ALICE GPU Meeting

Europe/Zurich
Videoconference
ALICE GPU Meeting
Zoom Meeting ID
61230224927
Host
David Rohr
Useful links
Join via phone
Zoom URL
    • 11:00 11:20
      Discussion 20m
      Speaker: David Rohr (CERN)

      Color code: (news from this week: blue, news from last week: purple, no news: black)

      Full system test status

      • NUMA Imbalance Problem: fixed, FairMQ memory registration callbacks can go to DPL chain in other NUMA domain first, fixed by mlocking the memory once in the allocating process before sending a callback.
      • EMCAL processing speed: fixed.
      • TRD: Found problem with tracklets from raw data. Still waiting for fix from SEAN.

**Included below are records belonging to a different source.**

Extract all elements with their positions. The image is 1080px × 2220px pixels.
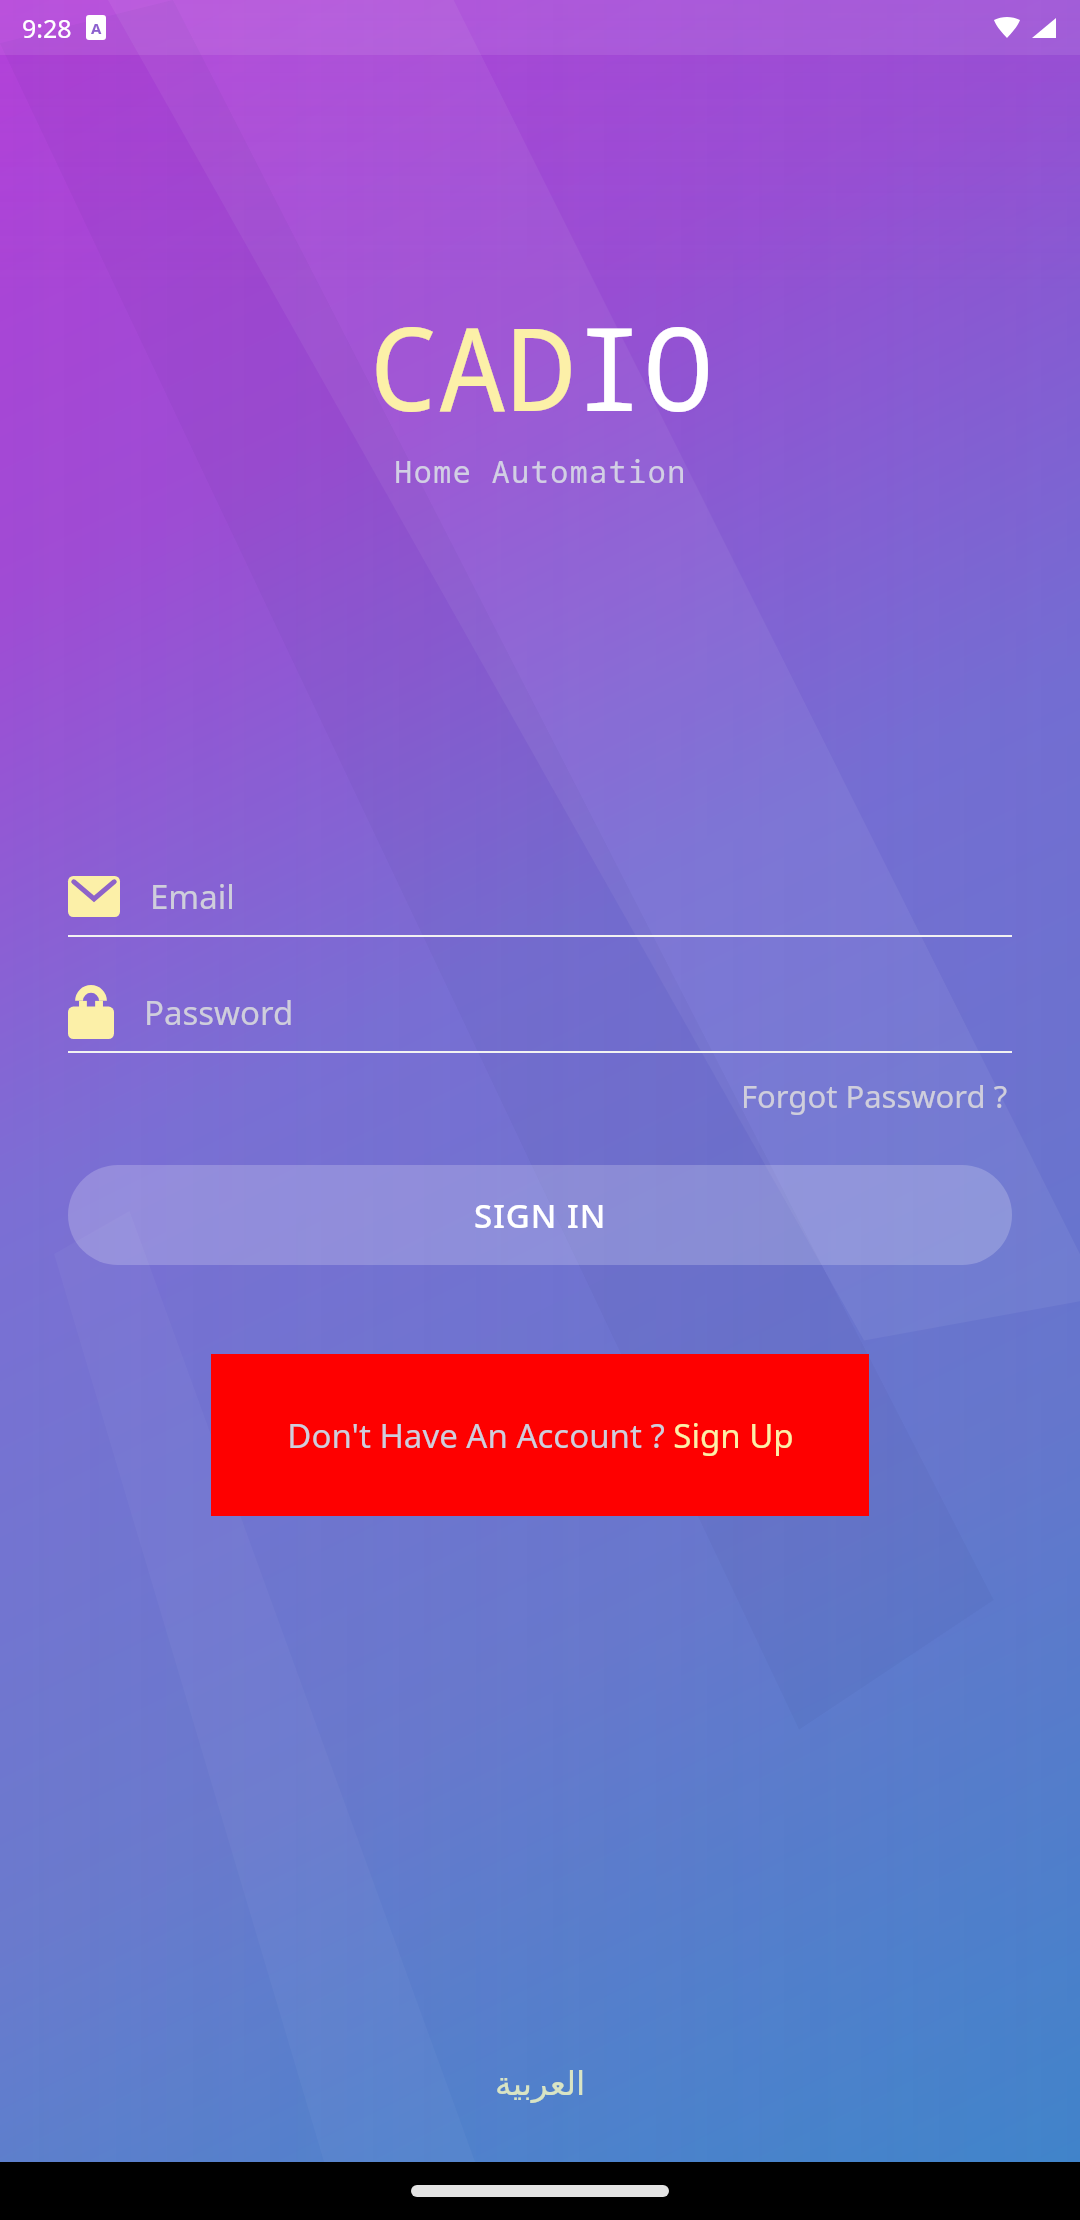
button[interactable]: العربية <box>481 2058 600 2108</box>
staticText: A <box>91 18 102 38</box>
staticText: Forgot Password ? <box>741 1075 1008 1117</box>
staticText: Email <box>150 874 235 919</box>
button[interactable]: SIGN IN <box>68 1165 1012 1265</box>
staticText: SIGN IN <box>474 1193 607 1238</box>
button[interactable]: Home <box>411 2185 669 2197</box>
staticText: 9:28 <box>22 11 72 45</box>
button[interactable]: Password <box>68 981 1012 1053</box>
button[interactable]: Email <box>68 865 1012 937</box>
staticText: العربية <box>495 2064 586 2102</box>
button[interactable]: Don't Have An Account ? Sign Up <box>236 1379 844 1491</box>
staticText: Don't Have An Account ? Sign Up <box>287 1413 794 1458</box>
button[interactable]: Forgot Password ? <box>737 1069 1012 1123</box>
staticText: Home Automation <box>394 451 687 492</box>
staticText: Password <box>144 990 294 1035</box>
staticText: CADIO <box>369 287 712 445</box>
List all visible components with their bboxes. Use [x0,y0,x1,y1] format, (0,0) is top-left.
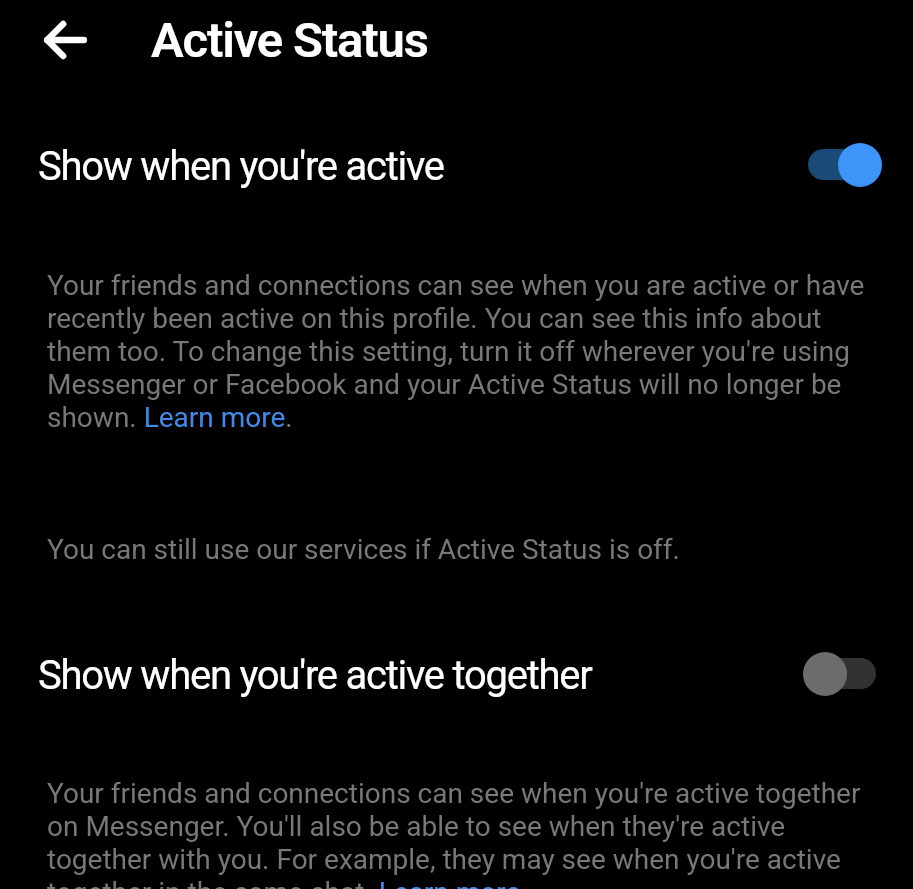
staticText: Active Status [151,12,428,69]
staticText: Show when you're active together [38,652,592,699]
staticText: Your friends and connections can see whe… [47,269,877,434]
button[interactable]: Back [41,16,89,64]
button[interactable]: Learn more [144,401,288,433]
staticText: Show when you're active [38,143,444,190]
button[interactable]: Show when you're active [0,142,913,190]
staticText: You can still use our services if Active… [47,533,680,566]
button[interactable]: Show when you're active together toggle [808,651,882,699]
staticText: Your friends and connections can see whe… [47,777,877,889]
button[interactable]: Show when you're active toggle [808,142,882,190]
button[interactable]: Show when you're active together [0,651,913,699]
button[interactable]: Learn more [379,876,521,889]
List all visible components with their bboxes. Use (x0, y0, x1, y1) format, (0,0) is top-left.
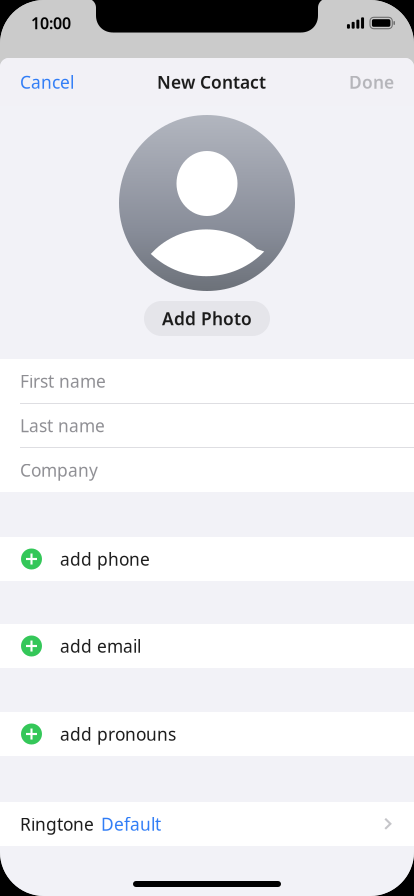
button[interactable]: add email (0, 624, 414, 668)
staticText: add pronouns (60, 722, 176, 746)
staticText: New Contact (157, 70, 266, 94)
staticText: Default (101, 812, 161, 836)
staticText: Company (20, 458, 98, 482)
button[interactable]: First name (0, 359, 414, 403)
staticText: add phone (60, 548, 150, 570)
button[interactable]: Last name (0, 404, 414, 447)
staticText: Done (349, 70, 394, 94)
staticText: Ringtone (20, 812, 94, 836)
staticText: 10:00 (31, 12, 71, 34)
button[interactable]: Ringtone (0, 802, 414, 846)
button[interactable]: Done (337, 58, 414, 106)
button[interactable]: Cancel (0, 58, 86, 106)
button[interactable]: add phone (0, 537, 414, 581)
staticText: First name (20, 370, 106, 392)
staticText: Add Photo (162, 307, 252, 330)
button[interactable]: Add Photo (144, 301, 270, 336)
button[interactable]: add pronouns (0, 712, 414, 756)
staticText: Cancel (20, 70, 74, 94)
button[interactable]: Company (0, 448, 414, 492)
staticText: add email (60, 634, 141, 658)
staticText: Last name (20, 414, 105, 437)
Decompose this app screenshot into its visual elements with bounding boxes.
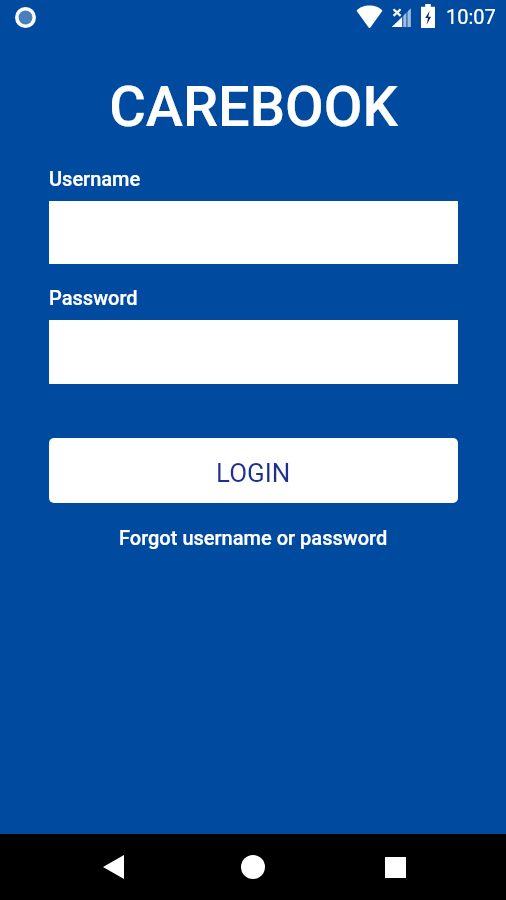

      Problems during operation

      • Improvements for memory registration callbacks merged, in FST callbacks are coming immediately. Still need to implement waiting for all callbacks before going to READY state.

      AMD / GPU stability issues:

      • Compiler fails with internal error when optimization is disabled (-O0): Shall be fixed in ROCm 4.4. Waiting to receive a preliminary patch to confirm it is fixed.
      • Reported new internal compiler error when we enable log messages in GPU management code. Shall be fixed in ROCm 4.4.Waiting to receive a preliminary patch to confirm it is fixed.
      • FST random startup failure during GPU memory registration: fixed
      • ROCm >=4.2 fails to start FST with memory error. fixed
      • New problem with ROCm 4.3 on test server: FST segfaults randomly or processes exit with exception. Looks like memory corruption in the FST. Server sometimes dies with kernel crash log hinting to amdgpu kernel module. Under investigation.
        • Have a workaround to disable GPU memory registration and doing PIO transfer instead of DMA transfer. Overwall performance decrease is  ~15%.

      Crashes in cosmiscs data reconstruction:

      • Merged one more fix for cosmics processing, and added option to manually set max number of clusters for noisy rows (since impossible to estimate from the ZS metadata). Jens wants to run another large-scale test.

      GPU Performance issues

      • One infrequent performance issue remains, single iterations on AMD GPUs can take significantly longer, have seen up to 26 seconds instead of 18 seconds. Under investigation, but no large global effect.
      • Performance of 32 GB GPU with 128 orbit TF less than for the 70 orbit TF we tested in August. Results a bit fluctuating, but average is between 1600 and 1650 GPUs (compared to 1475 GPUs for 70 orbit TF). Matteo has implemented a first version of the benchmark, it is currently running on the EPN.
      • New 6% performance regression with ROCm 4.3.

      Issues on EPN farm affecting FST:

      • Network problem between containers --> connection aborts, failures to check out git, etc. Can be circumvent using ipoib instead of the ethernet connection.
      • AMD GPUs currently not working on CS8, investigating, for the moment the EPN must stay at CC8: There is some work in progress, as the problem seems minor. but not yet clear whether CS8 will be supported officially.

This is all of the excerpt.